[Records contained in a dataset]
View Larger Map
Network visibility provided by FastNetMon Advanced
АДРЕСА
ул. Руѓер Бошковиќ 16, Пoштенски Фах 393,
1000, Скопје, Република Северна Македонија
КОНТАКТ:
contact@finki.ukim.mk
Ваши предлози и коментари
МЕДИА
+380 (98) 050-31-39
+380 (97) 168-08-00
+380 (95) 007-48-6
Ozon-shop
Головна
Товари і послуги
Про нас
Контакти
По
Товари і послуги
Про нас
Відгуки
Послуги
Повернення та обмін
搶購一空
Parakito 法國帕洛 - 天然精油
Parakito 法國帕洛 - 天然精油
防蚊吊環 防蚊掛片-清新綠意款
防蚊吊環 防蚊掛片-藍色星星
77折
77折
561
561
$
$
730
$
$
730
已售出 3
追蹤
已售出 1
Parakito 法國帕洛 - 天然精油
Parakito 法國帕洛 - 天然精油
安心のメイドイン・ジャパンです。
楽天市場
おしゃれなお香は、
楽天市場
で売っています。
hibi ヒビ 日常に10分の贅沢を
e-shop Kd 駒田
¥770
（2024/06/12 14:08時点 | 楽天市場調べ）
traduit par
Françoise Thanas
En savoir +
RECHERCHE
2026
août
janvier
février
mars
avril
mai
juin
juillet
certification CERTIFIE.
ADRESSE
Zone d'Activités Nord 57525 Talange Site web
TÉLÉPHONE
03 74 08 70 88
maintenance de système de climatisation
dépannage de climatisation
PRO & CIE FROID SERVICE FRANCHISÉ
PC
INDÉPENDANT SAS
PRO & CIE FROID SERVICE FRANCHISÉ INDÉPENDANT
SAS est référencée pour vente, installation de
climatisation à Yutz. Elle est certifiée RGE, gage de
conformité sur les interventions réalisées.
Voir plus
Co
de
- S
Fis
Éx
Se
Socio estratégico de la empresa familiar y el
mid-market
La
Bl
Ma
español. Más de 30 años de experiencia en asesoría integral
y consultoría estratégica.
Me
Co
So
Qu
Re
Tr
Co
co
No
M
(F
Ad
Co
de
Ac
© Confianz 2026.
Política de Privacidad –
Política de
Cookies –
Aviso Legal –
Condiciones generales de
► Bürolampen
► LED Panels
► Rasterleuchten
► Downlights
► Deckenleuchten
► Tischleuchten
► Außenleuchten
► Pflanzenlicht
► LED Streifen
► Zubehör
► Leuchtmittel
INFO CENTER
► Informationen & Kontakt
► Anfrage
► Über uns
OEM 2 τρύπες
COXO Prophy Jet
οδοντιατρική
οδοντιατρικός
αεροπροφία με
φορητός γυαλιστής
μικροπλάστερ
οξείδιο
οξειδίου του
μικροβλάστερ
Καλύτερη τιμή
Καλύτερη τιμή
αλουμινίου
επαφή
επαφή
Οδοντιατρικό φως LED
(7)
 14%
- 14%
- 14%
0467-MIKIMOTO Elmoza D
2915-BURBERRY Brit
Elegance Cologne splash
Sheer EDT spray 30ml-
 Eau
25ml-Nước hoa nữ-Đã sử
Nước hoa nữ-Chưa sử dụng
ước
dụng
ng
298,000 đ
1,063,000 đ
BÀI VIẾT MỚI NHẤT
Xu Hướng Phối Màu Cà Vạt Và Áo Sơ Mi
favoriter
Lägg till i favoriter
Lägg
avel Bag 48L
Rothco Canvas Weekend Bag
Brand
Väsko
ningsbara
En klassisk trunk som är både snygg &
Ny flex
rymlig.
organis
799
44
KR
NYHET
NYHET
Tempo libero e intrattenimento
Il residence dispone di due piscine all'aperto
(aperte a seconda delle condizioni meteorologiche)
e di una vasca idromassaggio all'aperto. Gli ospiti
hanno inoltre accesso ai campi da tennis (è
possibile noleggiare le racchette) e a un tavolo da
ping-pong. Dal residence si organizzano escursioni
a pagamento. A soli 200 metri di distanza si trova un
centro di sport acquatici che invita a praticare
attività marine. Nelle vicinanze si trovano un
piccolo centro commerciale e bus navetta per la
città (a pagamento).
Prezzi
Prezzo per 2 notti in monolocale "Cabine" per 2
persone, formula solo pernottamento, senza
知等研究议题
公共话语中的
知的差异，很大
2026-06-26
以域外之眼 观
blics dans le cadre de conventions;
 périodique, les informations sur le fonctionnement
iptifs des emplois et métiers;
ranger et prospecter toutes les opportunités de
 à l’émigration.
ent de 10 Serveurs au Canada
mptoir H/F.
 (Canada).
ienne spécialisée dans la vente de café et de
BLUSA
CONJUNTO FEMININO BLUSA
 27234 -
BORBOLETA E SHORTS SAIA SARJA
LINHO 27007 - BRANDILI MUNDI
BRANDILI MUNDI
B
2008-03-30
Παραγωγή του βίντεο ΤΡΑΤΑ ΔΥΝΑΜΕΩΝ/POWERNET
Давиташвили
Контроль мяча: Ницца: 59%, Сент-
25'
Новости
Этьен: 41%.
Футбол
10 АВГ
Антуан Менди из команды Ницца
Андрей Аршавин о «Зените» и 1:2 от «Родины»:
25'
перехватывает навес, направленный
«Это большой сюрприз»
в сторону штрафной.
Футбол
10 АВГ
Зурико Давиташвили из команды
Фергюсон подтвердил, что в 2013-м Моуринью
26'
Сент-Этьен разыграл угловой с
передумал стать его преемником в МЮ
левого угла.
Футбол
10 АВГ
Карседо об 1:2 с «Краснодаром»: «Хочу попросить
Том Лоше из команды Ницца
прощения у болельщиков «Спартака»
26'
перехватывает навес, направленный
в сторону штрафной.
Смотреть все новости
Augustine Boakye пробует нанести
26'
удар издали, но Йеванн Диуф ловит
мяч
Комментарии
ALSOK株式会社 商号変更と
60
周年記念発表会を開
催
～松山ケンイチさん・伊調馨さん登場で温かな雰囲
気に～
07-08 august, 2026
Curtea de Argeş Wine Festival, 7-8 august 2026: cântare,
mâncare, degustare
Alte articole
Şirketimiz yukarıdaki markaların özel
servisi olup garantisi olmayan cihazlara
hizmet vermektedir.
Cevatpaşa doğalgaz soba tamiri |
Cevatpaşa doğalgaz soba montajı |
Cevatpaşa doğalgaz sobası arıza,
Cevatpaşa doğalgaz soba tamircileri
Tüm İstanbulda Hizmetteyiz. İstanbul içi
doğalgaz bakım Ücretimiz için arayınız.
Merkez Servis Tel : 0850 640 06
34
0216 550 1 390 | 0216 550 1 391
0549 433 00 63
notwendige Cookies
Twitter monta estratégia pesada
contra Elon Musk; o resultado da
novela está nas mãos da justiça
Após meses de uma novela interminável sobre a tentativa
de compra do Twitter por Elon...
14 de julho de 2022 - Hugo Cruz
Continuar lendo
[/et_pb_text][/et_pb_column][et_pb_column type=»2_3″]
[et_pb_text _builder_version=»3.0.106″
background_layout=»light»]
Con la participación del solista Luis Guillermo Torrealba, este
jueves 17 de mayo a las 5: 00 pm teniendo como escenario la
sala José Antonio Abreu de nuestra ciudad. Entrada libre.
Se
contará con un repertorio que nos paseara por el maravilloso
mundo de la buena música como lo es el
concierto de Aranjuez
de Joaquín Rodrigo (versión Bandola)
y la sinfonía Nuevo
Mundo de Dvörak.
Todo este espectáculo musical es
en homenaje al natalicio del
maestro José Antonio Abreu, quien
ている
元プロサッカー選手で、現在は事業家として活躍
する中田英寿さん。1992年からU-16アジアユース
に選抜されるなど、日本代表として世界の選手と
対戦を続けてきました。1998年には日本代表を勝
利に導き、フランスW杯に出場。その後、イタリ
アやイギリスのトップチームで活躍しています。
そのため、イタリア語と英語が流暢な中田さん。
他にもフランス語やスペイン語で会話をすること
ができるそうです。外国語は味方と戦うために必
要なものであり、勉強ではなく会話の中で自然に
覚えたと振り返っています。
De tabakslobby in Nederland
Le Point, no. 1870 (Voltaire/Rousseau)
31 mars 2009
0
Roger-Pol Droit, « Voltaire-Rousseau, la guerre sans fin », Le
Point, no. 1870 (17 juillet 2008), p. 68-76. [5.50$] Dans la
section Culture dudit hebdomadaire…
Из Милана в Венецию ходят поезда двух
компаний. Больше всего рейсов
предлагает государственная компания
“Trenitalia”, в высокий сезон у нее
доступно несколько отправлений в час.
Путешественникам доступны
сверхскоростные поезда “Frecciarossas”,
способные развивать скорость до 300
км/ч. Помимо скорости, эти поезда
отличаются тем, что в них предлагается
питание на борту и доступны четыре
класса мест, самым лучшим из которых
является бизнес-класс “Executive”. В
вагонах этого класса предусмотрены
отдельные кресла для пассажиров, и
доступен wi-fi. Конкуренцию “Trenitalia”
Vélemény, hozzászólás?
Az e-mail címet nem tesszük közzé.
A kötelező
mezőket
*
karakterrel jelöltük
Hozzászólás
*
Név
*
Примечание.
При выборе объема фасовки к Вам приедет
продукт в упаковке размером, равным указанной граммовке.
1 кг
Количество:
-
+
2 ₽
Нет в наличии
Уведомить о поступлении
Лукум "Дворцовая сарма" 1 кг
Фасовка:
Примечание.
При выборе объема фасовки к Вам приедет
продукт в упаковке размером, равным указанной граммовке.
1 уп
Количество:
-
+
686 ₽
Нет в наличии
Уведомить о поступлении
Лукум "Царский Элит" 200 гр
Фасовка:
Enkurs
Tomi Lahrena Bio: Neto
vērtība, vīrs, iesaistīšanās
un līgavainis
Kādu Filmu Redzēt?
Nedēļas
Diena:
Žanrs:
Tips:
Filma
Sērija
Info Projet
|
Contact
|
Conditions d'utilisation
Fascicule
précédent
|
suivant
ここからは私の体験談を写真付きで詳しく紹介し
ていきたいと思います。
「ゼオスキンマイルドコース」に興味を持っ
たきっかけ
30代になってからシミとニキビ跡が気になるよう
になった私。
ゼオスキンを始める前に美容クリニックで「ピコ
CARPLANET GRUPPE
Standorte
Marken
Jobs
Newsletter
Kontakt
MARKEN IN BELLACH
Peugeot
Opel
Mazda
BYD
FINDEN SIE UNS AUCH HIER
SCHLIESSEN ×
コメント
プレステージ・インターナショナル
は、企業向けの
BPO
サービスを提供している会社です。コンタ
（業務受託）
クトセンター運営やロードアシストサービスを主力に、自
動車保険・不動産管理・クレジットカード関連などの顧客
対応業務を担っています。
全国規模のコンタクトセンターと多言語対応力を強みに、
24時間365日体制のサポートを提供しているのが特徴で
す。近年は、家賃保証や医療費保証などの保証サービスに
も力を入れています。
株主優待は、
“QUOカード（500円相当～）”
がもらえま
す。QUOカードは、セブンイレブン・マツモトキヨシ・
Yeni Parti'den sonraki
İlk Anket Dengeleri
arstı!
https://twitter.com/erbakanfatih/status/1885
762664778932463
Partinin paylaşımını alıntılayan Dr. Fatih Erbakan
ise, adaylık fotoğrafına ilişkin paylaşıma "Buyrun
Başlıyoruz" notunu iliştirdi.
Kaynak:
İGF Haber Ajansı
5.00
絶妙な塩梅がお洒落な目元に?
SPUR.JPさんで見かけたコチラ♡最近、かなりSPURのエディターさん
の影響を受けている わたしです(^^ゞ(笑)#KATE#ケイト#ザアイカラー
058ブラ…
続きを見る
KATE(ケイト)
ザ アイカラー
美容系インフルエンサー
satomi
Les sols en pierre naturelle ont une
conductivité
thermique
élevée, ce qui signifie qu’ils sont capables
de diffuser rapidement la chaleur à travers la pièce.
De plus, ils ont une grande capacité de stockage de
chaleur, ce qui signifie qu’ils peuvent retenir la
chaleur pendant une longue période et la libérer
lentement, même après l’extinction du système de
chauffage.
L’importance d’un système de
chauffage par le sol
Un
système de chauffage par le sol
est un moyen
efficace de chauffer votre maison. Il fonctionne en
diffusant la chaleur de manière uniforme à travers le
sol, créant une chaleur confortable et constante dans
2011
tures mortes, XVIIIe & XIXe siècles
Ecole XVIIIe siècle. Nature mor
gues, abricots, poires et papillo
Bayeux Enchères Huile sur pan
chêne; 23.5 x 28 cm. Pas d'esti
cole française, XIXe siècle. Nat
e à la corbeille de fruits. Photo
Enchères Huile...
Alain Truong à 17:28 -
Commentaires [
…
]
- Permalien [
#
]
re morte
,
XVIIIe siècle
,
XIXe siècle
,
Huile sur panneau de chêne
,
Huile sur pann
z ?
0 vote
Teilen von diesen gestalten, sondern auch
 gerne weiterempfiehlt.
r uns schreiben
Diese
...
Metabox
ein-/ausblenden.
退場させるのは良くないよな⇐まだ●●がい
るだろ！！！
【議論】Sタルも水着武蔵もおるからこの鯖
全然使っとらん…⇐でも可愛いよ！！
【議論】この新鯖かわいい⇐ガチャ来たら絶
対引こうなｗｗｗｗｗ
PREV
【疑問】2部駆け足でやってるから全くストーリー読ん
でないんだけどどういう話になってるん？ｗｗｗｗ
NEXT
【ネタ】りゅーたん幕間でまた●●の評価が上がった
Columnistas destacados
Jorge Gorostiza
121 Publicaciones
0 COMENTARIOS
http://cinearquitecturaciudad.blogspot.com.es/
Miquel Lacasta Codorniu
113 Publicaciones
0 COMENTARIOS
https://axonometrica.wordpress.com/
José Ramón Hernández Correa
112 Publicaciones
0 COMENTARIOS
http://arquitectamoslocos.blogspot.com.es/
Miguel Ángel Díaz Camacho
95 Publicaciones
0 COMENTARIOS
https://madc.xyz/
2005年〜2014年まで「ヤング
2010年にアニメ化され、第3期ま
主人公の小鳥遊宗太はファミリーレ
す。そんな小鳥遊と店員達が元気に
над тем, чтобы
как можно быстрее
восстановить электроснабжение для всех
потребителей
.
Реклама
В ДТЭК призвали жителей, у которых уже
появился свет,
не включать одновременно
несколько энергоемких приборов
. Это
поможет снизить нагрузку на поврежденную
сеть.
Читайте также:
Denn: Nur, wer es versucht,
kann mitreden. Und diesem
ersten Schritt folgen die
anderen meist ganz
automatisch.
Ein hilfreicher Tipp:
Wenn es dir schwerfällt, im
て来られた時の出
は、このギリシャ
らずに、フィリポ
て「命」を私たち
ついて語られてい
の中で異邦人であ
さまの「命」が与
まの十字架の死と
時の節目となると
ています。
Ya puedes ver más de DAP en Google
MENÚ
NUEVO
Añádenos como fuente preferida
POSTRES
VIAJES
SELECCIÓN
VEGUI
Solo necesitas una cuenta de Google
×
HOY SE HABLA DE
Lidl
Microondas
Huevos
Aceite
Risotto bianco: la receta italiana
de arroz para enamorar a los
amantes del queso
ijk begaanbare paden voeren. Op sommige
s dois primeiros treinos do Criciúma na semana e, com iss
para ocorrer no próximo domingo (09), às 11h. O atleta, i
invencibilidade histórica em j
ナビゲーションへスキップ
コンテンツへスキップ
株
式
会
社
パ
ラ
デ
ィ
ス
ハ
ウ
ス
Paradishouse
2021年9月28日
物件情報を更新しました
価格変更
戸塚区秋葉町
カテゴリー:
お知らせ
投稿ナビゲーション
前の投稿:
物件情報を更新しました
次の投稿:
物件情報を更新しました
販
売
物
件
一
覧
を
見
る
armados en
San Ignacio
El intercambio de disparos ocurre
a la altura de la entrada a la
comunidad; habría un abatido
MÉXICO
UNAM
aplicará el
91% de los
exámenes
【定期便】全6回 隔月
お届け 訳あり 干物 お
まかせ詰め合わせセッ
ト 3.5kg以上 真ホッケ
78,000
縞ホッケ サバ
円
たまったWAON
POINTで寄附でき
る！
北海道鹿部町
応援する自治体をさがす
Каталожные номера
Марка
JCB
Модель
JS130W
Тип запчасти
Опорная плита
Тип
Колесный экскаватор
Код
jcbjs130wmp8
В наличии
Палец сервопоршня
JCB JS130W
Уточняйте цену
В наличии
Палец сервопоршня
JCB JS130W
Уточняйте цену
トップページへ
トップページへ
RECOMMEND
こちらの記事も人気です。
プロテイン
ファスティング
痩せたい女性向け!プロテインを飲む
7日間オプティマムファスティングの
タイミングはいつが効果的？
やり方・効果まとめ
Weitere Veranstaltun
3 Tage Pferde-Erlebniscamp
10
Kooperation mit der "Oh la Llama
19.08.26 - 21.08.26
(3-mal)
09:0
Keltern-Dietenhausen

Exercise:
From the data above, copy each line that holds "système".

Output for this task:
maintenance de système de climatisation
lentement, même après l’extinction du système de
L’importance d’un système de
système de chauffage par le sol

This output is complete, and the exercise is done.